You could use a bootp daemon instead of a DHCP daemon. This means installing the bootp package, sometimes it's not supplied or installed by default in some distributions. Then you need to make sure that the bootps service is active in /etc/inetd.conf; it should look something like this:
bootps dgram udp wait root /usr/sbin/tcpd bootpd
Then you need to edit /etc/bootptab. The essential pieces of information you need to put in bootptab are similar to /etc/dhcpd.conf.
Here is an example of a /etc/bootptab for the bootpd supplied with many Linux distributions and probably many versions of Unix:
.default:\
:ht=ethernet:\
:hd=/tftpdir:bf=null:\
:ds=nameserver:\
:hn:to=36000:
xterm.ken.net.au:tc=.default:ha=08002BB7F380:ip=192.168.0.100:bf=vmlinuz.xterm
The first entry sets up some common defaults which applies to all succeeding entries which can be "included" using the tc=.default attribute. The first field is the domain name of the machine. The ha attribute is the Ethernet address. The ip attribute is self-explanatory. The bf field specifies the tagged image filename. For more details, consult the bootptab man page.
There is a bug in some old versions of bootpd where unnecessarily large reply packets are sent, causing packet fragmentation at the UDP level, and dropping of the packets by Etherboot. Either get a recent bootpd or use DHCPD. DHCPD can emulate bootpd if that's what you really want. But for various reasons, DHCPD is prefered to bootpd.
Please note that if you use the ef (extension file) attribute to be able to send more configuration data to the diskless machine, you must run bootpef everytime bootptab is modified.
Now set up a tftp daemon. This means installing the tftp package and making sure that the tftp service is active in /etc/inetd.conf. If you want to be very careful you may wish to use the secure (-s) option of tftpd, this chroots to the specified directory, but then your pathnames in bootptab or dhcpd.conf must be relative to the new root directory.

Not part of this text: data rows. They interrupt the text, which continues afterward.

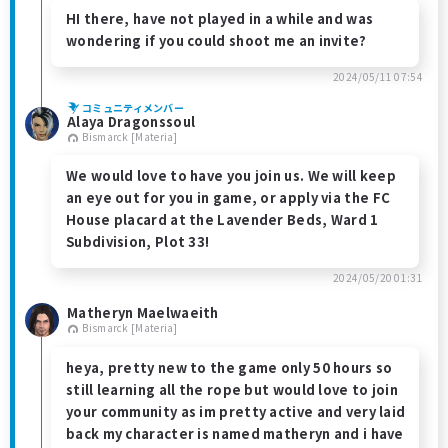
HI there, have not played in a while and was
wondering if you could shoot me an invite?
2024/05/11 07:54
コミュニティメンバー
Alaya Dragonssoul
Bismarck [Materia]
We would love to have you join us. We will keep
an eye out for you in game, or apply via the FC
House placard at the Lavender Beds, Ward 1
Subdivision, Plot 33!
2024/05/20 01:31
Matheryn Maelwaeith
Bismarck [Materia]
heya, pretty new to the game only 50 hours so
still learning all the rope but would love to join
your community as im pretty active and very laid
back my character is named matheryn and i have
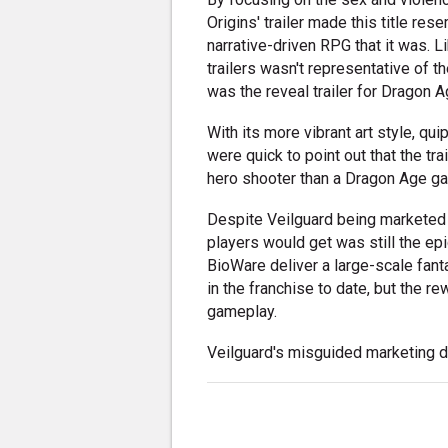
Origins' trailer made this title re
narrative-driven RPG that it was. 
trailers wasn't representative of 
was the reveal trailer for Dragon A
With its more vibrant art style, qu
were quick to point out that the tr
hero shooter than a Dragon Age g
Despite Veilguard being marketed
players would get was still the ep
BioWare deliver a large-scale fant
in the franchise to date, but the 
gameplay.
Veilguard's misguided marketing di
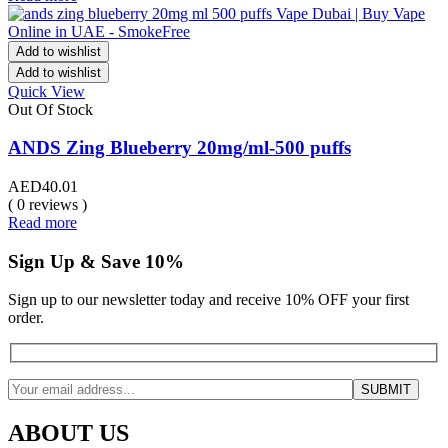
Add to wishlist
Add to wishlist
Quick View
Out Of Stock
ANDS Zing Blueberry 20mg/ml-500 puffs
AED
40.01
( 0 reviews )
Read more
Sign Up & Save 10%
Sign up to our newsletter today and receive 10% OFF your first
order.
ABOUT US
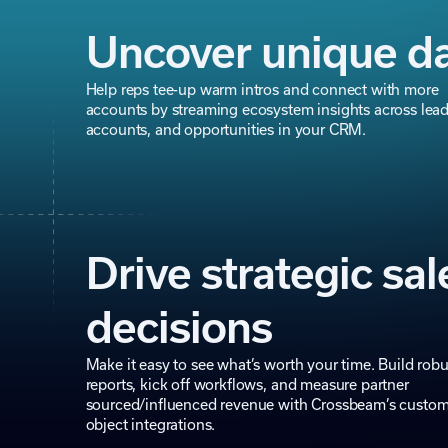
Uncover unique d
Help reps tee-up warm intros and connect with more
accounts by streaming ecosystem insights across lead
accounts, and opportunities in your CRM.
Drive strategic sal
decisions
Make it easy to see what’s worth your time. Build robu
reports, kick off workflows, and measure partner
sourced/influenced revenue with Crossbeam’s custo
object integrations.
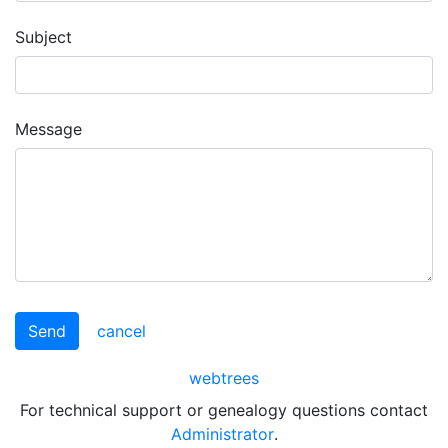
Subject
Message
Send
cancel
webtrees
For technical support or genealogy questions contact
Administrator
.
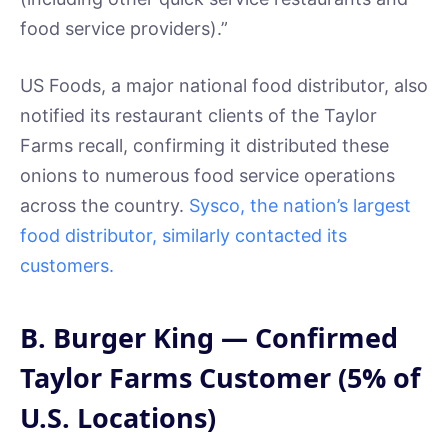
food service providers).”
US Foods, a major national food distributor, also
notified its restaurant clients of the Taylor
Farms recall, confirming it distributed these
onions to numerous food service operations
across the country.
Sysco, the nation’s largest
food distributor, similarly contacted its
customers.
B. Burger King — Confirmed
Taylor Farms Customer (5% of
U.S. Locations)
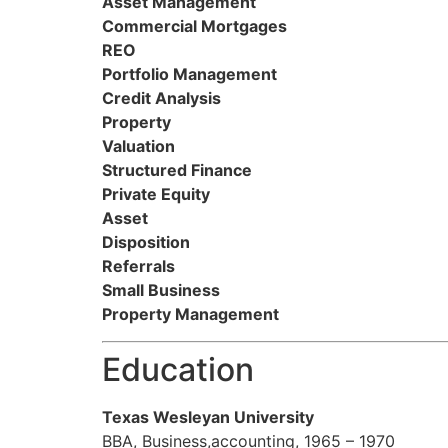
Asset Management
Commercial Mortgages
REO
Portfolio Management
Credit Analysis
Property
Valuation
Structured Finance
Private Equity
Asset
Disposition
Referrals
Small Business
Property Management
Education
Texas Wesleyan University
BBA, Business,accounting, 1965 – 1970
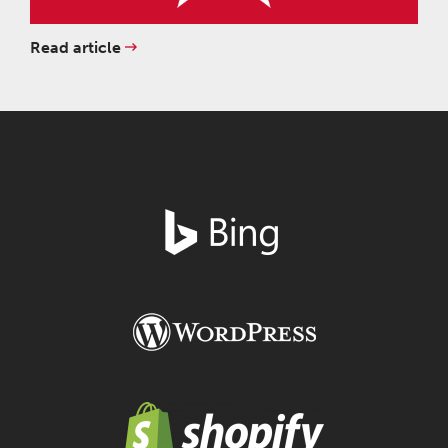
Read article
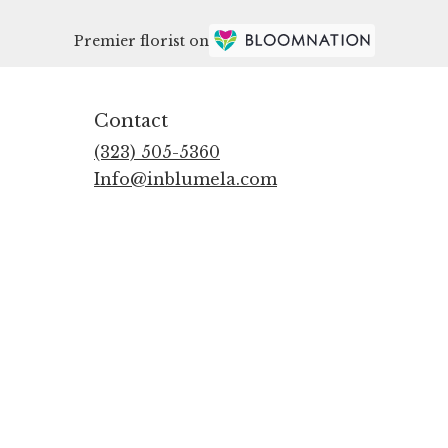
Premier florist on
Contact
(323) 505-5360
Info@inblumela.com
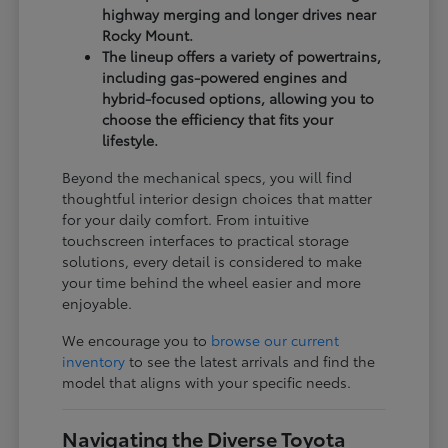
highway merging and longer drives near
Rocky Mount.
The lineup offers a variety of powertrains,
including gas-powered engines and
hybrid-focused options, allowing you to
choose the efficiency that fits your
lifestyle.
Beyond the mechanical specs, you will find
thoughtful interior design choices that matter
for your daily comfort. From intuitive
touchscreen interfaces to practical storage
solutions, every detail is considered to make
your time behind the wheel easier and more
enjoyable.
We encourage you to
browse our current
inventory
to see the latest arrivals and find the
model that aligns with your specific needs.
Navigating the Diverse Toyota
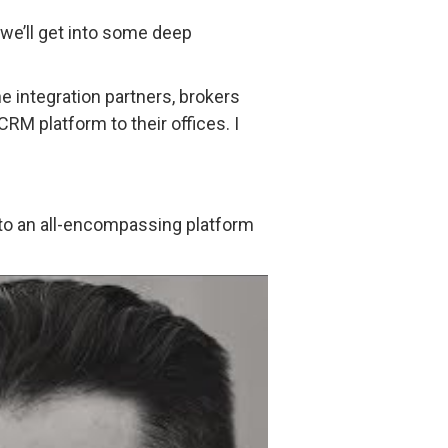
d we’ll get into some deep
the integration partners, brokers
RM platform to their offices. I
into an all-encompassing platform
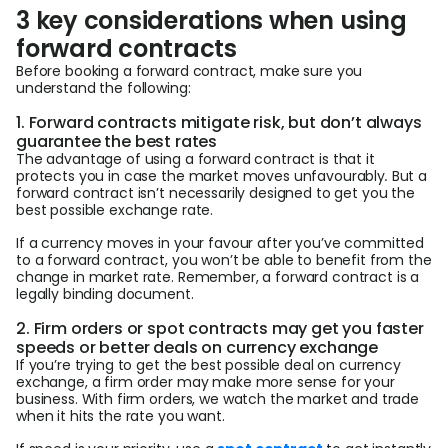
3 key considerations when using
forward contracts
Before booking a forward contract, make sure you
understand the following:
1. Forward contracts mitigate risk, but don’t always
guarantee the best rates
The advantage of using a forward contract is that it
protects you in case the market moves unfavourably
.
But a
forward contract isn’t necessarily designed to get you the
best possible exchange rate.
If a currency moves in your favour after you’ve committed
to a forward contract, you won’t be able to benefit from the
change in market rate. Remember, a forward contract is a
legally binding document.
2. Firm orders or spot contracts may get you faster
speeds or better deals on currency exchange
If you’re trying to get the best possible deal on currency
exchange, a firm order may make more sense for your
business. With firm orders, we watch the market and trade
when it hits the rate you want.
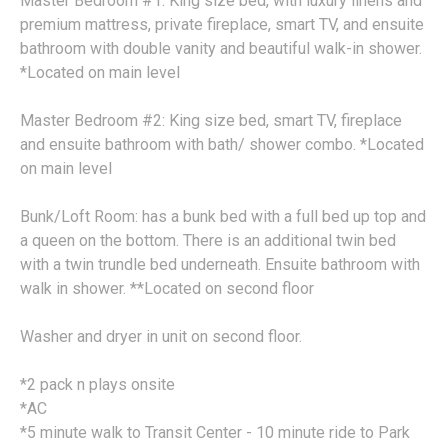
Master Bedroom #1: King size bed, with luxury linens and
premium mattress, private fireplace, smart TV, and ensuite
bathroom with double vanity and beautiful walk-in shower.
*Located on main level
Master Bedroom #2: King size bed, smart TV, fireplace
and ensuite bathroom with bath/ shower combo. *Located
on main level
Bunk/Loft Room: has a bunk bed with a full bed up top and
a queen on the bottom. There is an additional twin bed
with a twin trundle bed underneath. Ensuite bathroom with
walk in shower. **Located on second floor
Washer and dryer in unit on second floor.
*2 pack n plays onsite
*AC
*5 minute walk to Transit Center - 10 minute ride to Park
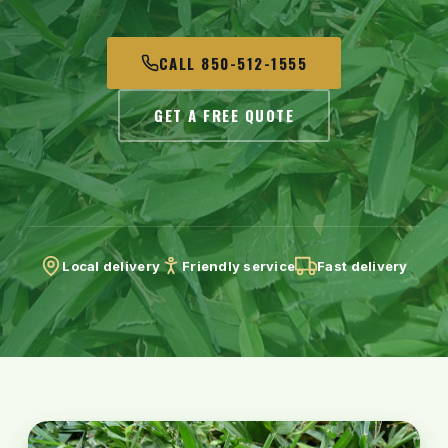
CALL 850-512-1555
GET A FREE QUOTE
Local delivery
Friendly service
Fast delivery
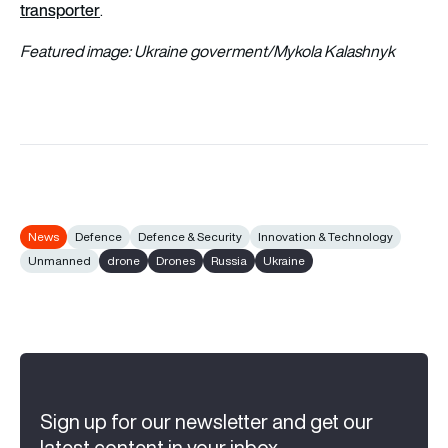
transporter
.
Featured image: Ukraine goverment/Mykola Kalashnyk
News
Defence
Defence & Security
Innovation & Technology
Unmanned
drone
Drones
Russia
Ukraine
Sign up for our newsletter and get our
latest content in your inbox.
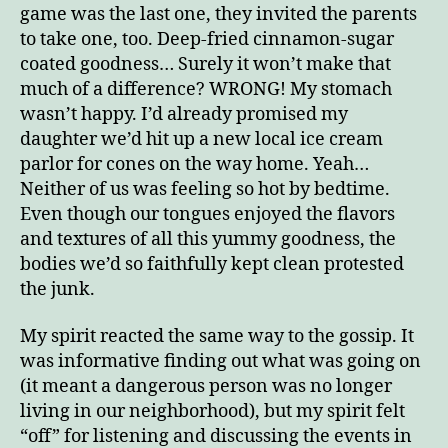
game was the last one, they invited the parents
to take one, too. Deep-fried cinnamon-sugar
coated goodness… Surely it won’t make that
much of a difference? WRONG! My stomach
wasn’t happy. I’d already promised my
daughter we’d hit up a new local ice cream
parlor for cones on the way home. Yeah…
Neither of us was feeling so hot by bedtime.
Even though our tongues enjoyed the flavors
and textures of all this yummy goodness, the
bodies we’d so faithfully kept clean protested
the junk.
My spirit reacted the same way to the gossip. It
was informative finding out what was going on
(it meant a dangerous person was no longer
living in our neighborhood), but my spirit felt
“off” for listening and discussing the events in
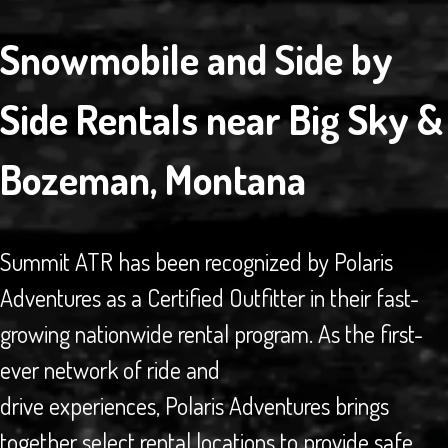
Snowmobile and Side by
Side Rentals near Big Sky &
Bozeman, Montana
Summit ATR has been recognized by Polaris
Adventures as a Certified Outfitter in their fast-
growing nationwide rental program. As the first-
ever network of ride and
drive experiences, Polaris Adventures brings
together select rental locations to provide safe,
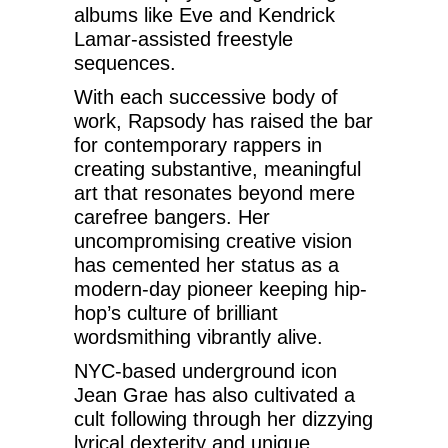
albums like Eve and Kendrick
Lamar-assisted freestyle
sequences.
With each successive body of
work, Rapsody has raised the bar
for contemporary rappers in
creating substantive, meaningful
art that resonates beyond mere
carefree bangers. Her
uncompromising creative vision
has cemented her status as a
modern-day pioneer keeping hip-
hop’s culture of brilliant
wordsmithing vibrantly alive.
NYC-based underground icon
Jean Grae has also cultivated a
cult following through her dizzying
lyrical dexterity and unique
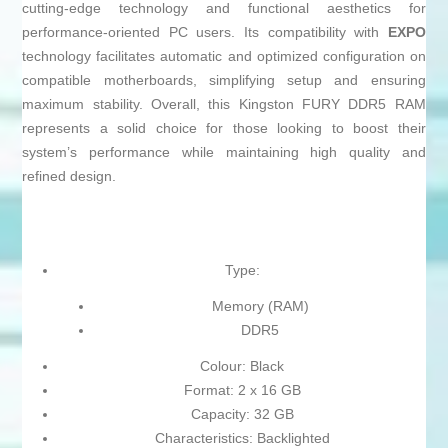
cutting-edge technology and functional aesthetics for
performance-oriented PC users. Its compatibility with
EXPO
technology facilitates automatic and optimized configuration on
compatible motherboards, simplifying setup and ensuring
maximum stability. Overall, this Kingston FURY DDR5 RAM
represents a solid choice for those looking to boost their
system’s performance while maintaining high quality and
refined design.
Type:
Memory (RAM)
DDR5
Colour: Black
Format: 2 x 16 GB
Capacity: 32 GB
Characteristics: Backlighted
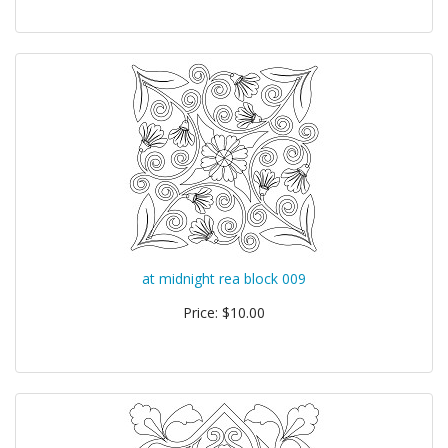
at midnight rea block 009
Price: $10.00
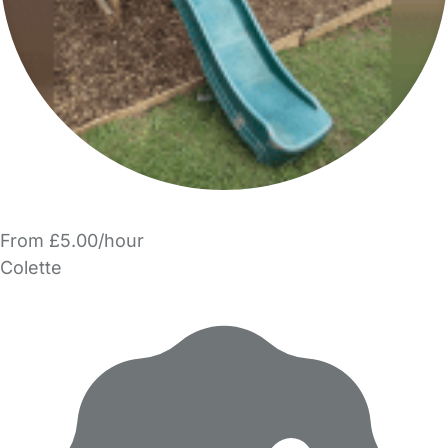
From £5.00/hour
Colette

If you are booting many clients you should be aware of the limitations
of running tftpd from inetd. Typically inetd has limits on how often a
daemon can be spawned, to detect runaway daemons. If many clients
request the tftp service within a short period, inetd may shutdown that
service. If you have a setup where there are many clients, it may be
better to use an improved replacement for inetd, such as xinetd.
Another solution is to run a dedicated tftpd that is not spawned from
inetd. One such tftpd can be found here at:
ftp://nilo.on.openprojects.net/pub/nilo/snapshots Another
possible contender is in the directory atftp at the Etherboot
web site. This one is started from inetd, but thereafter
multithreads internally.